**Exercise**
Reproduce the full set of records that follow, exactly as shown.

START Dataset content

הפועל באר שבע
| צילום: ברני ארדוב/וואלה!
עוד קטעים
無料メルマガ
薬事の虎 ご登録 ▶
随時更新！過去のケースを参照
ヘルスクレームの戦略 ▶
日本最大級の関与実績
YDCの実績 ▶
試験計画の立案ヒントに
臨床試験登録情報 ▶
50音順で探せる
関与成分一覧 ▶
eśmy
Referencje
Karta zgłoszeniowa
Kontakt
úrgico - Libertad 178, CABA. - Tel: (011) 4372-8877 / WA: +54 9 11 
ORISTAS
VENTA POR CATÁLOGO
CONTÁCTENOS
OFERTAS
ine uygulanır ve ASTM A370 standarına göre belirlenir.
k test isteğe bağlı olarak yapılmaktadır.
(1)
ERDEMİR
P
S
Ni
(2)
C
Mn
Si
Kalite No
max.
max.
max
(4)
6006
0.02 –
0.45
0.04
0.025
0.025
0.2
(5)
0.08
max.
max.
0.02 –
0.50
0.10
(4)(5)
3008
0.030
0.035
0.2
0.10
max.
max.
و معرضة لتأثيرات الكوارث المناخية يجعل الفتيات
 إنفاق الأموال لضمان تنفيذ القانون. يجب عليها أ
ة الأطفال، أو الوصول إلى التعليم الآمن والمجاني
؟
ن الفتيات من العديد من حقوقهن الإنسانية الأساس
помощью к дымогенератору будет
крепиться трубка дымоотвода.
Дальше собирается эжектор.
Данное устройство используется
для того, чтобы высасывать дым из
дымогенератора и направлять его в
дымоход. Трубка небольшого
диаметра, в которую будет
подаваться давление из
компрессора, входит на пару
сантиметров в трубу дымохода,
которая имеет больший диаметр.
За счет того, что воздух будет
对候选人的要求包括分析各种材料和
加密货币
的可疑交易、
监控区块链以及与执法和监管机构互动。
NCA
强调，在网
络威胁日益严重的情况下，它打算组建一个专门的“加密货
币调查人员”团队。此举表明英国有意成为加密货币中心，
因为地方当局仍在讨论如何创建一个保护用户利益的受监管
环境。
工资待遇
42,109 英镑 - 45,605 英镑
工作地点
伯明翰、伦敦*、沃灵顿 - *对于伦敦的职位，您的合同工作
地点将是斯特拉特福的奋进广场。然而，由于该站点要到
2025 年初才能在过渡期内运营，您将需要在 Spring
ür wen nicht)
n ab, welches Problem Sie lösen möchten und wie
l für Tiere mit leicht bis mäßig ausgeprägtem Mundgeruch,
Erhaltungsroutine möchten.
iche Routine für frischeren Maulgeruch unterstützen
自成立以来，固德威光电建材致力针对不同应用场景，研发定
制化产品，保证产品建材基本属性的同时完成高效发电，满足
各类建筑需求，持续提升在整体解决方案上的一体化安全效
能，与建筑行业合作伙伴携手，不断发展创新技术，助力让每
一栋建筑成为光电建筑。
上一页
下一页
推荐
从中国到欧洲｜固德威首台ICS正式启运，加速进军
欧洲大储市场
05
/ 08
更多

END Dataset content

**Reply to the task**
הפועל באר שבע
| צילום: ברני ארדוב/וואלה!
עוד קטעים
無料メルマガ
薬事の虎 ご登録 ▶
随時更新！過去のケースを参照
ヘルスクレームの戦略 ▶
日本最大級の関与実績
YDCの実績 ▶
試験計画の立案ヒントに
臨床試験登録情報 ▶
50音順で探せる
関与成分一覧 ▶
eśmy
Referencje
Karta zgłoszeniowa
Kontakt
úrgico - Libertad 178, CABA. - Tel: (011) 4372-8877 / WA: +54 9 11 
ORISTAS
VENTA POR CATÁLOGO
CONTÁCTENOS
OFERTAS
ine uygulanır ve ASTM A370 standarına göre belirlenir.
k test isteğe bağlı olarak yapılmaktadır.
(1)
ERDEMİR
P
S
Ni
(2)
C
Mn
Si
Kalite No
max.
max.
max
(4)
6006
0.02 –
0.45
0.04
0.025
0.025
0.2
(5)
0.08
max.
max.
0.02 –
0.50
0.10
(4)(5)
3008
0.030
0.035
0.2
0.10
max.
max.
و معرضة لتأثيرات الكوارث المناخية يجعل الفتيات
 إنفاق الأموال لضمان تنفيذ القانون. يجب عليها أ
ة الأطفال، أو الوصول إلى التعليم الآمن والمجاني
؟
ن الفتيات من العديد من حقوقهن الإنسانية الأساس
помощью к дымогенератору будет
крепиться трубка дымоотвода.
Дальше собирается эжектор.
Данное устройство используется
для того, чтобы высасывать дым из
дымогенератора и направлять его в
дымоход. Трубка небольшого
диаметра, в которую будет
подаваться давление из
компрессора, входит на пару
сантиметров в трубу дымохода,
которая имеет больший диаметр.
За счет того, что воздух будет
对候选人的要求包括分析各种材料和
加密货币
的可疑交易、
监控区块链以及与执法和监管机构互动。
NCA
强调，在网
络威胁日益严重的情况下，它打算组建一个专门的“加密货
币调查人员”团队。此举表明英国有意成为加密货币中心，
因为地方当局仍在讨论如何创建一个保护用户利益的受监管
环境。
工资待遇
42,109 英镑 - 45,605 英镑
工作地点
伯明翰、伦敦*、沃灵顿 - *对于伦敦的职位，您的合同工作
地点将是斯特拉特福的奋进广场。然而，由于该站点要到
2025 年初才能在过渡期内运营，您将需要在 Spring
ür wen nicht)
n ab, welches Problem Sie lösen möchten und wie
l für Tiere mit leicht bis mäßig ausgeprägtem Mundgeruch,
Erhaltungsroutine möchten.
iche Routine für frischeren Maulgeruch unterstützen
自成立以来，固德威光电建材致力针对不同应用场景，研发定
制化产品，保证产品建材基本属性的同时完成高效发电，满足
各类建筑需求，持续提升在整体解决方案上的一体化安全效
能，与建筑行业合作伙伴携手，不断发展创新技术，助力让每
一栋建筑成为光电建筑。
上一页
下一页
推荐
从中国到欧洲｜固德威首台ICS正式启运，加速进军
欧洲大储市场
05
/ 08
更多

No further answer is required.